L’île de Mayotte, 101ème département français, fait partie de l’archipel volcanique des Comores situé dans le Canal du Mozambique, à mi-chemin entre l’île de Madagascar et la côte africaine. L’archipel, autrement appelé « des îles de la Lune », est composé d’Est en Ouest de quatre îles : Mayotte (Maore), Anjouan (Ndzuwani), Moheli (Mwali), et Grande Comore (Ngazidja), formant un croissant de lune. Le nom « Comores » viendrait de l'arabe signifiant « lune ». Mayotte est une île de 375 km2 entourée de nombreux îlots. Elle est surnommée île de la Mort, probablement en raison de sa barrière de corail formant l’un des plus grands lagons fermés du monde et causant de nombreux naufrages.

J. Moffat, Chart of south-eastern Africa Gravure aquarellée, XVIIIe. AD976 / 3Fi012.
J. Moffat, Chart of south-eastern Africa Gravure aquarellée, XVIIIe. AD976 / 3Fi012.

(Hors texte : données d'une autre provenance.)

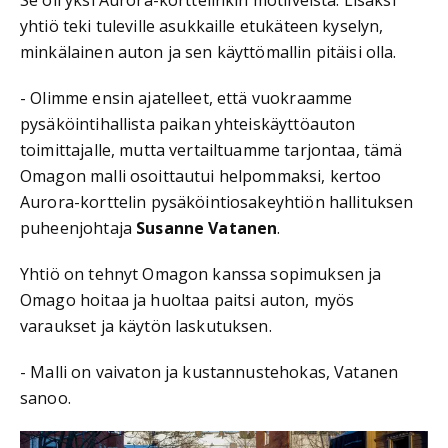
yhtiö teki tuleville asukkaille etukäteen kyselyn,
minkälainen auton ja sen käyttömallin pitäisi olla.
- Olimme ensin ajatelleet, että vuokraamme
pysäköintihallista paikan yhteiskäyttöauton
toimittajalle, mutta vertailtuamme tarjontaa, tämä
Omagon malli osoittautui helpommaksi, kertoo
Aurora-korttelin pysäköintiosakeyhtiön hallituksen
puheenjohtaja
Susanne Vatanen
.
Yhtiö on tehnyt Omagon kanssa sopimuksen ja
Omago hoitaa ja huoltaa paitsi auton, myös
varaukset ja käytön laskutuksen.
- Malli on vaivaton ja kustannustehokas, Vatanen
sanoo.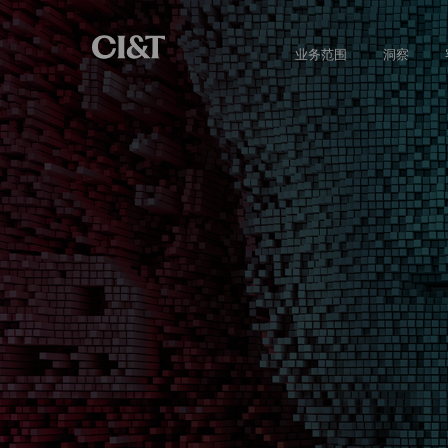
业务范围
洞察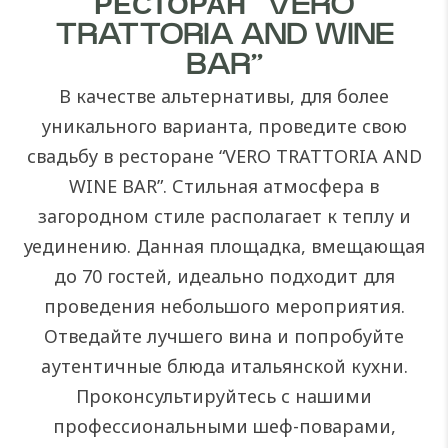
РЕСТОРАН “VERO
TRATTORIA AND WINE
BAR”
В качестве альтернативы, для более
уникального варианта, проведите свою
свадьбу в ресторане “VERO TRATTORIA AND
WINE BAR”. Стильная атмосфера в
загородном стиле располагает к теплу и
уединению. Данная площадка, вмещающая
до 70 гостей, идеально подходит для
проведения небольшого мероприятия.
Отведайте лучшего вина и попробуйте
аутентичные блюда итальянской кухни.
Проконсультируйтесь с нашими
профессиональными шеф-поварами,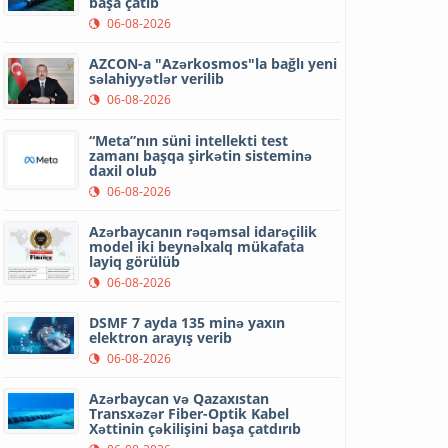
başa çatıb
06-08-2026
AZCON-a "Azərkosmos"la bağlı yeni
səlahiyyətlər verilib
06-08-2026
“Meta”nın süni intellekti test
zamanı başqa şirkətin sisteminə
daxil olub
06-08-2026
Azərbaycanın rəqəmsal idarəçilik
model iki beynəlxalq mükafata
layiq görülüb
06-08-2026
DSMF 7 ayda 135 minə yaxın
elektron arayış verib
06-08-2026
Azərbaycan və Qazaxıstan
Transxəzər Fiber-Optik Kabel
Xəttinin çəkilişini başa çatdırıb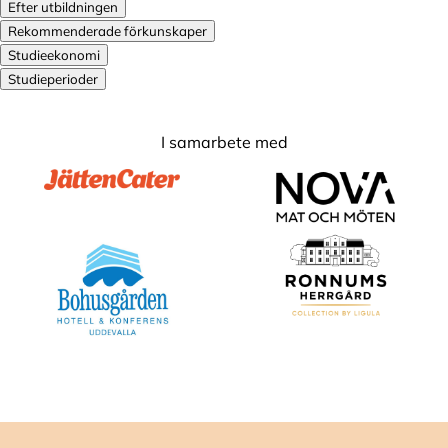
Efter utbildningen
Rekommenderade förkunskaper
Studieekonomi
Studieperioder
I samarbete med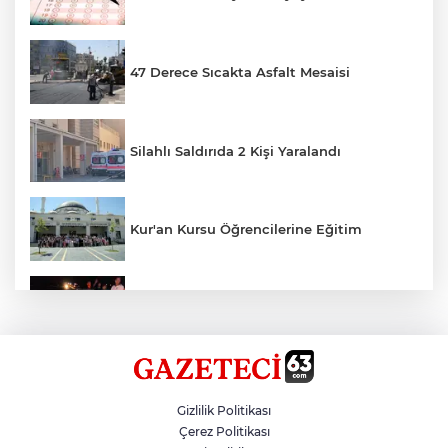
47 Derece Sıcakta Asfalt Mesaisi
Silahlı Saldırıda 2 Kişi Yaralandı
Kur'an Kursu Öğrencilerine Eğitim
Otomobil Eşeğe Çarptı 4 Yaralı
Siverek’te Mahmut Gülel Dönemi
Gizlilik Politikası
Çerez Politikası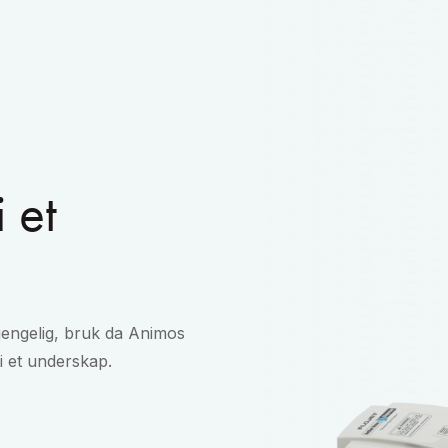
i et
gjengelig, bruk da Animos
i et underskap.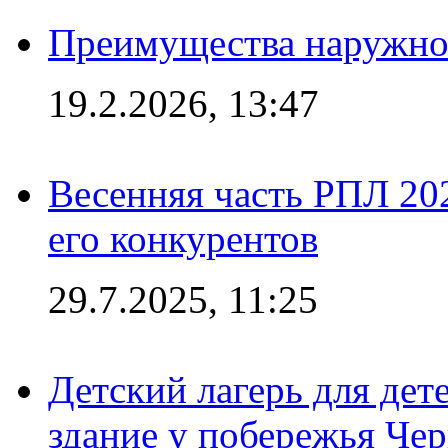
Преимущества наружно
19.2.2026, 13:47
Весенняя часть РПЛ 202
его конкурентов
29.7.2025, 11:25
Детский лагерь для дет
здание у побережья Че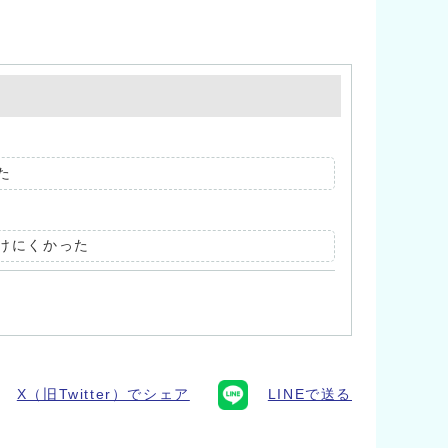
た
けにくかった
X（旧Twitter）でシェア
LINEで送る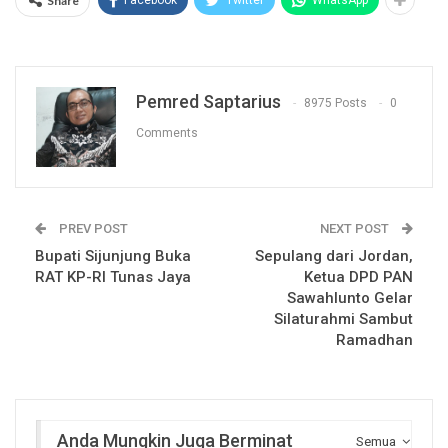
Share
Facebook
Twitter
WhatsApp
Pemred Saptarius
8975 Posts
0
Comments
PREV POST
NEXT POST
Bupati Sijunjung Buka
Sepulang dari Jordan,
RAT KP-RI Tunas Jaya
Ketua DPD PAN
Sawahlunto Gelar
Silaturahmi Sambut
Ramadhan
Anda Mungkin Juga Berminat
Semua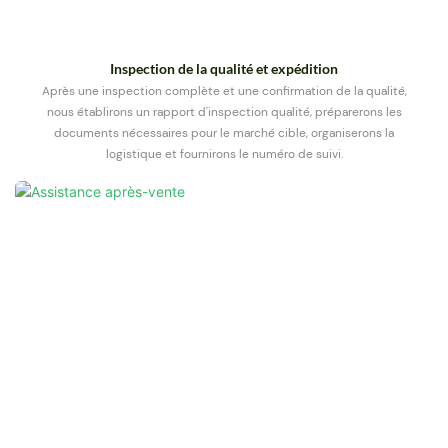
Inspection de la qualité et expédition
Après une inspection complète et une confirmation de la qualité,
nous établirons un rapport d'inspection qualité, préparerons les
documents nécessaires pour le marché cible, organiserons la
logistique et fournirons le numéro de suivi.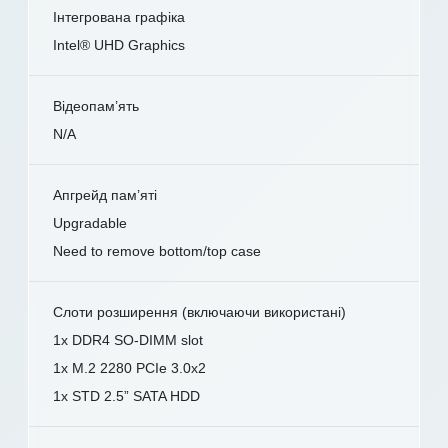
Інтегрована графіка
Intel® UHD Graphics
Відеопам’ять
N/A
Апгрейд пам’яті
Upgradable
Need to remove bottom/top case
Слоти розширення (включаючи використані)
1x DDR4 SO-DIMM slot
1x M.2 2280 PCIe 3.0x2
1x STD 2.5” SATA HDD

Bref historique du peuplement

Au dernier recensement publié en janvier 2022, Mayotte compte officiellement environ 300.000 habitants répartis majoritairement sur Grande-Terre (363km2) et sur Petite-Terre (12km2). On trouve des traces d’occupation de l’île datant d’avant le VIIIème siècle et qui montrent une population métissée due au grand trafic maritime que connurent le canal du Mozambique et l’océan Indien. Les recherches archéologiques montrent la présence à la fois d’une population asiatique, arabe et bantoue. L’islam est présent depuis cette période, comme l’attestent les fouilles, mais son développement est beaucoup plus tardif (XVIIIème siècle).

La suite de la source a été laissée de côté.